If the loss contingency is probable but only a range of estimated values can be made, the minimum point of the range should be accrued and the maximum point should be disclosed.

If the loss contingency is at least reasonably possible, a liability should not be recorded but disclosure is required. If feasible, that disclosure should include an estimate of the loss or range of loss. If a reasonable estimate of the loss cannot be made, that fact should be disclosed. (FASB ASC 450-20-50-3)

Certain contingencies are remote, in which case disclosure in financial statements is not required unless a guarantee has been given (see discussion below). No disclosure is required for unasserted claims or assessments when no act by the potential claimant has transpired. In addition, general or unspecified business risks are neither accrued nor disclosed.

In addition, a loss contingency should be disclosed if it involves a guarantee, even if the likelihood of loss is remote.

In summary, the accounting requirements are as follows for loss contingencies:

  1. If the likelihood of the loss is probable, and the loss can be reasonably estimated, then
    • Accrue the loss and disclose the contingency.
  2. If the likelihood of the loss is probable, and the loss cannot be reasonably estimated, then
    • Do not accrue the loss but disclose the contingency in the financial statements.
  3. If the likelihood of the loss is reasonably possible, and the loss can be reasonably estimated, then
    • Do not accrue the loss but disclose the contingency.
  4. If the likelihood of the loss is reasonably possible, and the loss cannot be reasonably estimated, then
    • Do not accrue the loss but disclose the contingency.
  5. If the likelihood of the loss is remote, then
    • Do not accrue the loss; disclosing the contingency is only required if it involves the guarantee of indebtedness.

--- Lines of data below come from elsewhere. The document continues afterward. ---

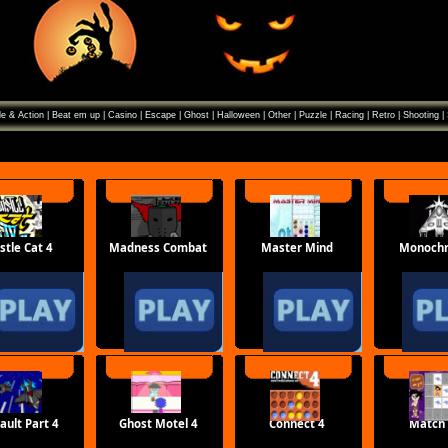
e & Action
|
Beat em up
|
Casino
|
Escape
|
Ghost
|
Halloween
|
Other
|
Puzzle
|
Racing
|
Retro
|
Shooting
|
stle Cat 4
Madness Combat
Master Mind
Monoch
ault Part 4
Ghost Motel 4
Connect 4
Match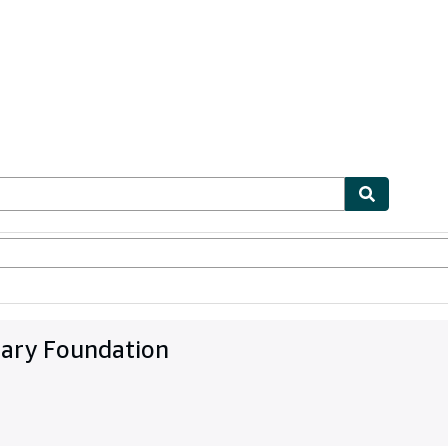
ables
Textbooks
Sellers
Start Selling
rary Foundation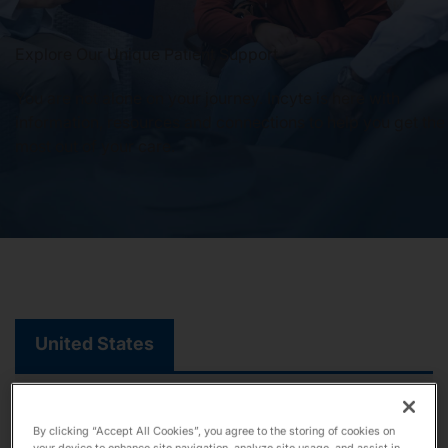
Our Stories
Explore Our Unique Patient Support
You are not alone on your journey. Incyte is here with
information, resources and connections to help you get the
News
most out of your care.
Investors
Responsibility
Contact Us
United States
United States
By clicking “Accept All Cookies”, you agree to the storing of cookies on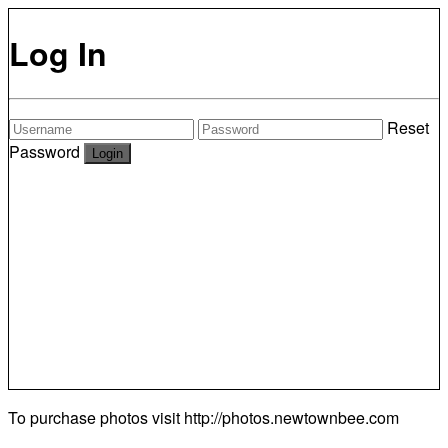
Log In
Reset
Password
To purchase photos visit
http://photos.newtownbee.com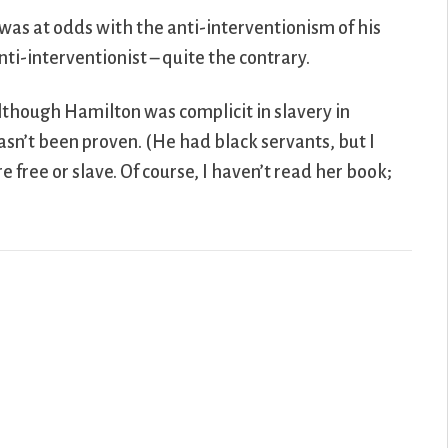
was at odds with the anti-interventionism of his
i-interventionist – quite the contrary.
lthough Hamilton was complicit in slavery in
hasn’t been proven. (He had black servants, but I
free or slave. Of course, I haven’t read her book;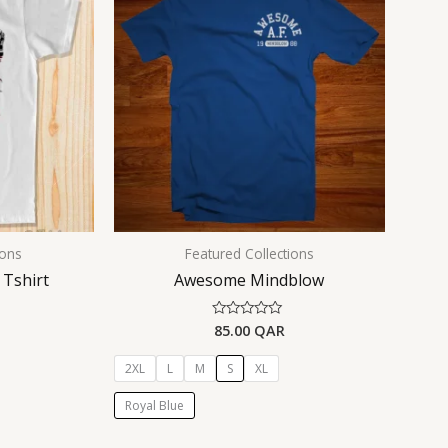
ions
Featured Collections
 Tshirt
Awesome Mindblow
85.00
QAR
Rated
0
out
of
2XL
L
M
S
XL
5
Royal Blue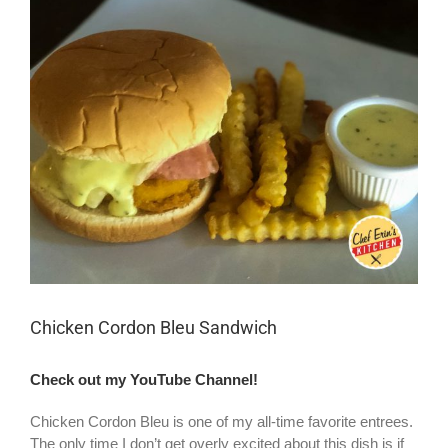
Larger
Image
Chicken Cordon Bleu Sandwich
Check out my YouTube Channel!
Chicken Cordon Bleu is one of my all-time favorite entrees.
The only time I don’t get overly excited about this dish is if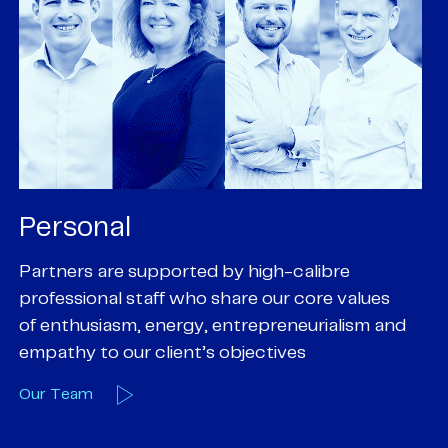
Personal
P
Partners are supported by high-calibre
Ou
professional staff who share our core values
ex
of enthusiasm, energy, entrepreneurialism and
su
empathy to our client’s objectives
wi
Our Team
O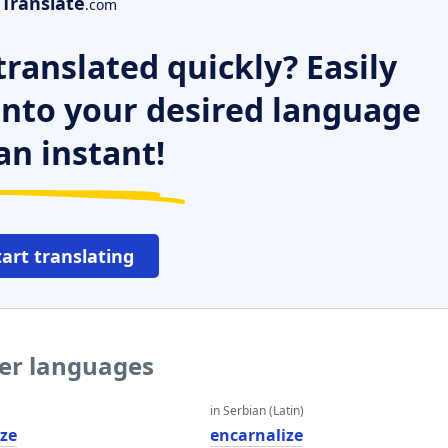
Translate
.com
ranslated quickly? Easily
 into your desired language
an instant!
tart translating
her languages
in Serbian (Latin)
ize
encarnalize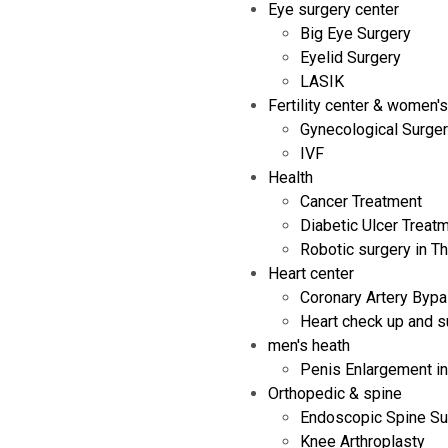
Eye surgery center
Big Eye Surgery
Eyelid Surgery
LASIK
Fertility center & women's
Gynecological Surge
IVF
Health
Cancer Treatment
Diabetic Ulcer Treat
Robotic surgery in Th
Heart center
Coronary Artery Bypa
Heart check up and s
men's heath
Penis Enlargement in
Orthopedic & spine
Endoscopic Spine Su
Knee Arthroplasty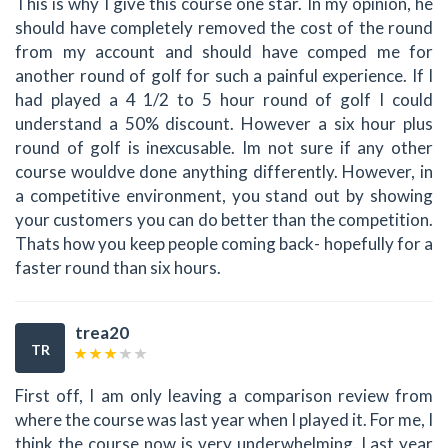
This is why I give this course one star. In my opinion, he
should have completely removed the cost of the round
from my account and should have comped me for
another round of golf for such a painful experience. If I
had played a 4 1/2 to 5 hour round of golf I could
understand a 50% discount. However a six hour plus
round of golf is inexcusable. Im not sure if any other
course wouldve done anything differently. However, in
a competitive environment, you stand out by showing
your customers you can do better than the competition.
Thats how you keep people coming back- hopefully for a
faster round than six hours.
trea20
TR
First off, I am only leaving a comparison review from
where the course was last year when I played it. For me, I
think the course now is very underwhelming. Last year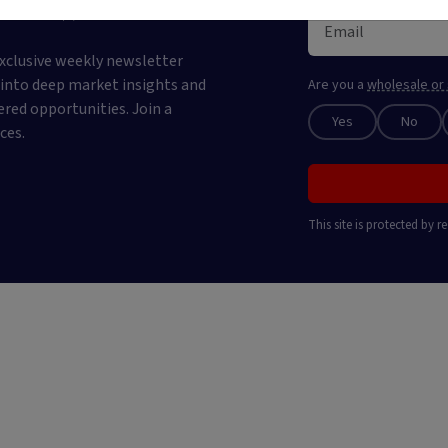
 newsletter
xclusive weekly newsletter
e into deep market insights and
Are you a
wholesale or 
ered opportunities. Join a
Yes
No
ces.
This site is protected by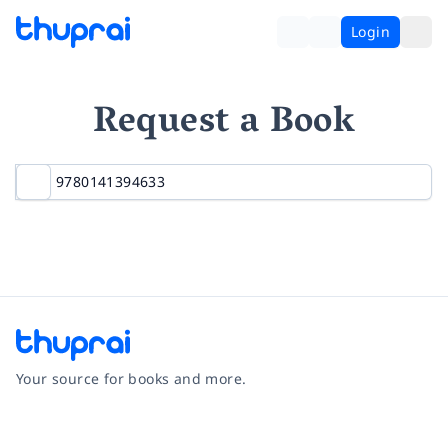
Login
Request a Book
Your source for books and more.
Facebook
Instagram
Twitter
Pinterest
YouTube
LinkedIn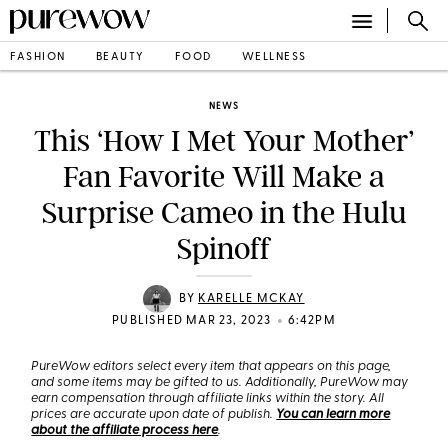
FASHION
BEAUTY
FOOD
WELLNESS
NEWS
This ‘How I Met Your Mother’
Fan Favorite Will Make a
Surprise Cameo in the Hulu
Spinoff
BY
KARELLE MCKAY
•
PUBLISHED MAR 23, 2023
6:42PM
PureWow editors select every item that appears on this page,
and some items may be gifted to us. Additionally, PureWow may
earn compensation through affiliate links within the story. All
prices are accurate upon date of publish.
You can learn more
about the affiliate process here
.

A not-for-profit organization, of course, can always decide to include a disclosure of a remotely possible contingency, even if GAAP would not require the disclosure.

In cases where loss contingencies may arise after the financial statement date but before the financial statements are issued, FASB ASC 450-20-50 states that disclosure may be needed to prevent the financial statements from being misleading.

Some not-for-profit organizations may employ the practice of classifying a portion of net assets as appropriated for loss contingencies. This practice is acceptable when the following criteria are met:

  1. Appropriate net assets must be clearly identified and shown within the appropriate net asset classification on the statement of financial position.
  2. Losses should not be charged to appropriated net assets. Furthermore, no part of appropriated net assets may be transferred to revenue or used in any way to affect the determination of the change in net assets.

Specific Loss Contingencies

The following is a discussion for applying the accrual requirements to specific contingencies that are common to not-for-profit organizations.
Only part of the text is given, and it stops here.